The previous evening, before we went on the roofs, I had been to the Hindes’ house, rung the bell and, when a girl answered the door, said I was from Westminster City Council. I said I was carrying out a survey into what residents thought of the council’s waste-disposal system. At this point a woman came down the stairs and a man came out from the doorway on the left. Perhaps they had learnt something from their experiences with Liv, for James Hinde asked me to produce identification. I retreated, quite satisfied. Whoever that couple Liv saw in Russia Road might have been, they weren’t James and Claudia.
But when Liv heard I had been to the Hindes’ house she was aghast. They’d have followed me, they’d trace me here, there was probably someone watching the house even now. We could only get her downstairs by posting Judy at one end of the street and Morna at the other. But neither of them, of course, were on the alert for a middle-aged Swedish woman with a worried expression and a London A-Z guide in her hand. Liv, who these days reacted like this to almost anything unexpected, screamed shrilly. I pushed her back into the house, asked Elsie Almquist in and got them both up the stairs.
I know now that Liv was ill and that we were quite wrong to try and treat her ourselves. But we were very young. Getting her to a doctor was virtually impossible, while bringing a doctor or some psychiatric social worker to her never occurred to us. We never realized how close to the edge of paranoid schizophrenia she was. And her mother simply thought she was being difficult, ‘being a teenager’, when she rolled herself up into a ball in the place at the end of the sofa we had come to call ‘Liv’s corner’. She went over to her and shook her, taking her by the shoulder and jerking her arm back and forth.

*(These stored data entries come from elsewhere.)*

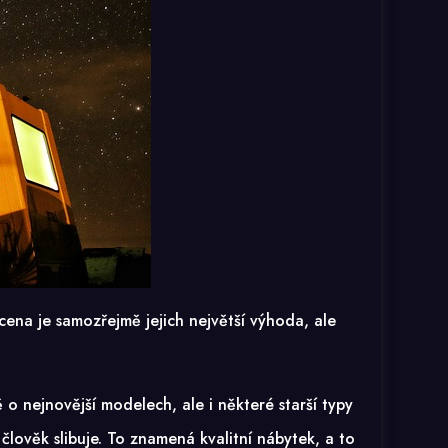
í cena je samozřejmě jejich největší výhoda, ale
 o nejnovější modelech, ale i některé starší typy
lověk slibuje. To znamená kvalitní nábytek, a to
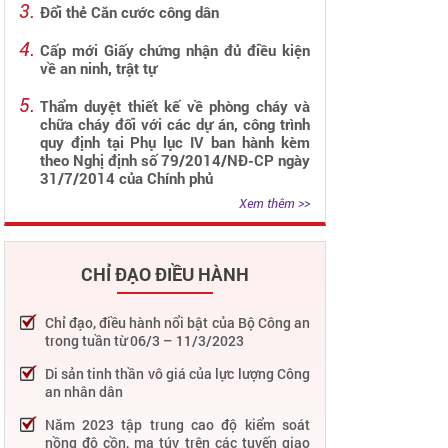
Đổi thẻ Căn cước công dân
Cấp mới Giấy chứng nhận đủ điều kiện
về an ninh, trật tự
Thẩm duyệt thiết kế về phòng cháy và
chữa cháy đối với các dự án, công trình
quy định tại Phụ lục IV ban hành kèm
theo Nghị định số 79/2014/NĐ-CP ngày
31/7/2014 của Chính phủ
Xem thêm >>
CHỈ ĐẠO ĐIỀU HÀNH
Chỉ đạo, điều hành nổi bật của Bộ Công an
trong tuần từ 06/3 – 11/3/2023
Di sản tinh thần vô giá của lực lượng Công
an nhân dân
Năm 2023 tập trung cao độ kiểm soát
nồng độ cồn, ma túy trên các tuyến giao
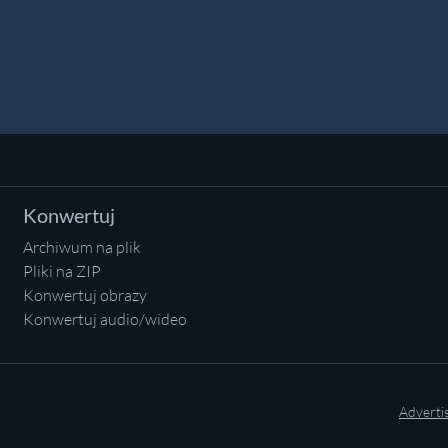
Konwertuj
Archiwum na plik
Pliki na ZIP
Konwertuj obrazy
Konwertuj audio/wideo
Adverti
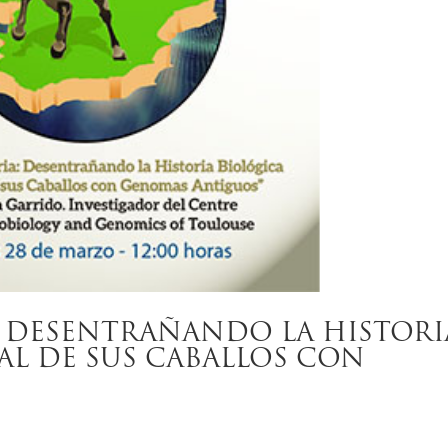
: DESENTRAÑANDO LA HISTORI
AL DE SUS CABALLOS CON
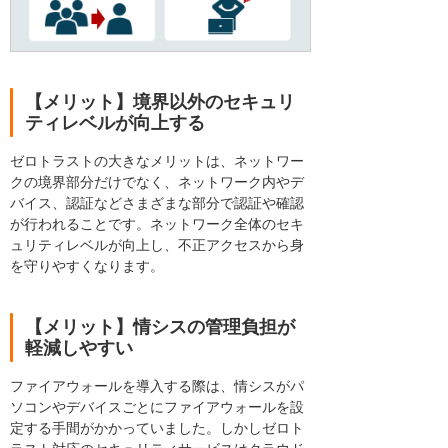
【メリット】境界以外のセキュリ
ティレベルが向上する
ゼロトラストの大きなメリットは、ネットワー
クの境界部分だけでなく、ネットワーク内やデ
バイス、認証などさまざまな部分で認証や確認
が行われることです。ネットワーク全体のセキ
ュリティレベルが向上し、不正アクセスから身
を守りやすくなります。
【メリット】情シスの管理負担が
軽減しやすい
ファイアウォールを導入する際は、情シスがパ
ソコンやデバイスごとにファイアウォールを設
定する手間がかかっていました。しかしゼロト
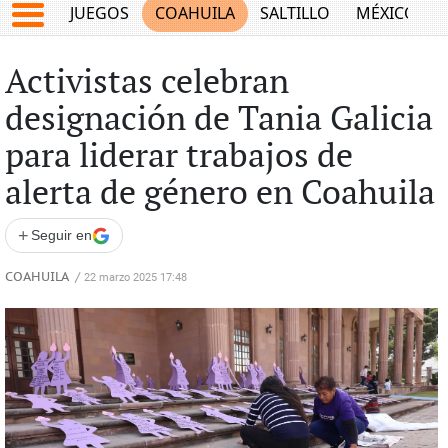
JUEGOS
COAHUILA
SALTILLO
MÉXICO
Activistas celebran
designación de Tania Galicia
para liderar trabajos de
alerta de género en Coahuila
+
Seguir en
COAHUILA
/
22 marzo 2025 17:48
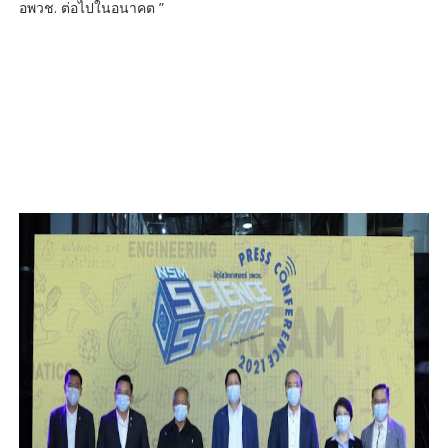
อพวช. ต่อไปในอนาคต ”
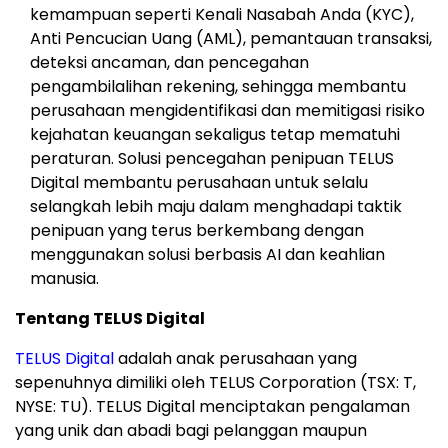
kemampuan seperti Kenali Nasabah Anda (KYC),
Anti Pencucian Uang (AML), pemantauan transaksi,
deteksi ancaman, dan pencegahan
pengambilalihan rekening, sehingga membantu
perusahaan mengidentifikasi dan memitigasi risiko
kejahatan keuangan sekaligus tetap mematuhi
peraturan. Solusi pencegahan penipuan TELUS
Digital membantu perusahaan untuk selalu
selangkah lebih maju dalam menghadapi taktik
penipuan yang terus berkembang dengan
menggunakan solusi berbasis AI dan keahlian
manusia.
Tentang TELUS Digital
TELUS Digital
adalah anak perusahaan yang
sepenuhnya dimiliki oleh TELUS Corporation (TSX: T,
NYSE: TU). TELUS Digital menciptakan pengalaman
yang unik dan abadi bagi pelanggan maupun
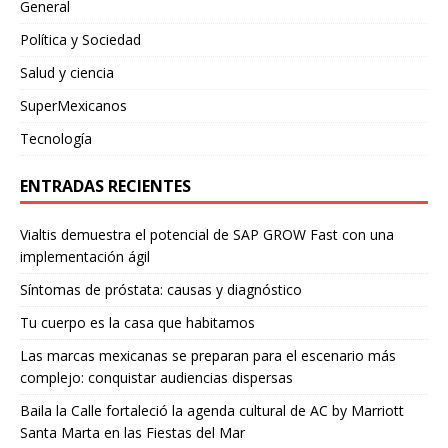
General
Política y Sociedad
Salud y ciencia
SuperMexicanos
Tecnología
ENTRADAS RECIENTES
Vialtis demuestra el potencial de SAP GROW Fast con una
implementación ágil
Síntomas de próstata: causas y diagnóstico
Tu cuerpo es la casa que habitamos
Las marcas mexicanas se preparan para el escenario más
complejo: conquistar audiencias dispersas
Baila la Calle fortaleció la agenda cultural de AC by Marriott
Santa Marta en las Fiestas del Mar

Liv reacted not by l
ifting her head or uncurling herself but by lashing out, striking her mother who was still bending over her a sharp blow on the chin.
For poor Elsie this was an impossible situation. She eyed the room we were in, turning her head and swivelling her eyes, with an expression of pained dismay. What Elsie saw must have made her feel far worse than when she set out with her daughter’s address and her London guide. I don’t know that there were actually any mouse droppings on the ancient, greasy, grey, worn and deeply stained carpet, but there may have been. Cigarette ash sprinkled the top of every surface. Every chair had its woodwork scuffed and its upholstery threadbare, while the sofa might, if the vendor was lucky, have fetched £5 if sold from a Church Street pavement. The wallpaper was coming off and one evening Wim had hastened its disintegration by peeling quite a large area off in strips. At the open windows the high wind that had sprung up blew the frayed and dirty curtains out almost horizontally and tumbled on to the floor a week’s accumulated newspapers.
Elsie couldn’t stop herself from shaking her head and shutting her eyes in despair. Judy and Morna came up the stairs, Silver came out from his bedroom, while she gazed, aghast. The next thing will be Wim arriving through the window, I thought. But he didn’t come and gradually Elsie seemed to take comfort from Silver’s presence, accepting a cup of tea from his hands (and sending it back because it had milk in it) and at last taking her eyes off her daughter.